Every line in the records below with the string "personas" needs to be copied out.
-- Opening Marker --
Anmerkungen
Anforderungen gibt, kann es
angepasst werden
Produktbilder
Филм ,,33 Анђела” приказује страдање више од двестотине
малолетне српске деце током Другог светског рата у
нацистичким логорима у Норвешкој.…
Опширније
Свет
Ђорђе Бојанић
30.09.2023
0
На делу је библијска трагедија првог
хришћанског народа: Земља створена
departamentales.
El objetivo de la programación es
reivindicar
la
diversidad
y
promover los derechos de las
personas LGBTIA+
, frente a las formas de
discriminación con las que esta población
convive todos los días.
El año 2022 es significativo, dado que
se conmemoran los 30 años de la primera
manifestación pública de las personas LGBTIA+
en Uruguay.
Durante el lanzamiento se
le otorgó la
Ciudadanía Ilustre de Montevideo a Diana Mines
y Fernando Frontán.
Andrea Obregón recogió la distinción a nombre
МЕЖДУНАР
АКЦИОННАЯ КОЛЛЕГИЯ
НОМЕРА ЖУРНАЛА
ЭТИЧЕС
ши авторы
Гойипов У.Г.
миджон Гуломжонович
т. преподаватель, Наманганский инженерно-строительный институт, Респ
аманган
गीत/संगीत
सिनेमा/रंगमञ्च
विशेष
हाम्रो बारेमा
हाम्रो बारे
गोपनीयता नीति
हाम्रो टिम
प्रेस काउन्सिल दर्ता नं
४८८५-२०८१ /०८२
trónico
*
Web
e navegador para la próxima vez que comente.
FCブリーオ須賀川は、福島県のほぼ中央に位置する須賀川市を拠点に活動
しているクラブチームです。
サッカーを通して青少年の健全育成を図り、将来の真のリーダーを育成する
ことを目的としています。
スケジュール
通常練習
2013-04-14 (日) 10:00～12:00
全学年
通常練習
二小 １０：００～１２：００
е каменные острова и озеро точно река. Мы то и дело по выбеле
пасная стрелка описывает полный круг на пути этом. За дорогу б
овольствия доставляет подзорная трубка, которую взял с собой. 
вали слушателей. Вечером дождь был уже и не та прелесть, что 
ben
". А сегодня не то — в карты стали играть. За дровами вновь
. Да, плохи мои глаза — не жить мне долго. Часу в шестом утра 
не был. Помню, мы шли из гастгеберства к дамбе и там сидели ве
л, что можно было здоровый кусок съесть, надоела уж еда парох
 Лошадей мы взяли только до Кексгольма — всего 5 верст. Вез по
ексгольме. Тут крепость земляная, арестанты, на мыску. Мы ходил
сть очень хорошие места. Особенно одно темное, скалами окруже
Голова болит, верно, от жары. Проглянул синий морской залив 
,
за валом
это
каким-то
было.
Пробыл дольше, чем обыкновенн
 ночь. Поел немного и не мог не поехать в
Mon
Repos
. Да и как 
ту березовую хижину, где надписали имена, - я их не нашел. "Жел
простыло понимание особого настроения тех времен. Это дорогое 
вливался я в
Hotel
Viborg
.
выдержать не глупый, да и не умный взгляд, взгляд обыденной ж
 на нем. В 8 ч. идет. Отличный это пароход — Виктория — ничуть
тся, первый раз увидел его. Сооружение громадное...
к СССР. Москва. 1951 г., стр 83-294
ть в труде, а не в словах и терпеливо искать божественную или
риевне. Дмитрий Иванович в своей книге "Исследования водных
-- Closing Marker --
• OUTPUT FOR THIS TASK:
personas LGBTIA+
manifestación pública de las personas LGBTIA+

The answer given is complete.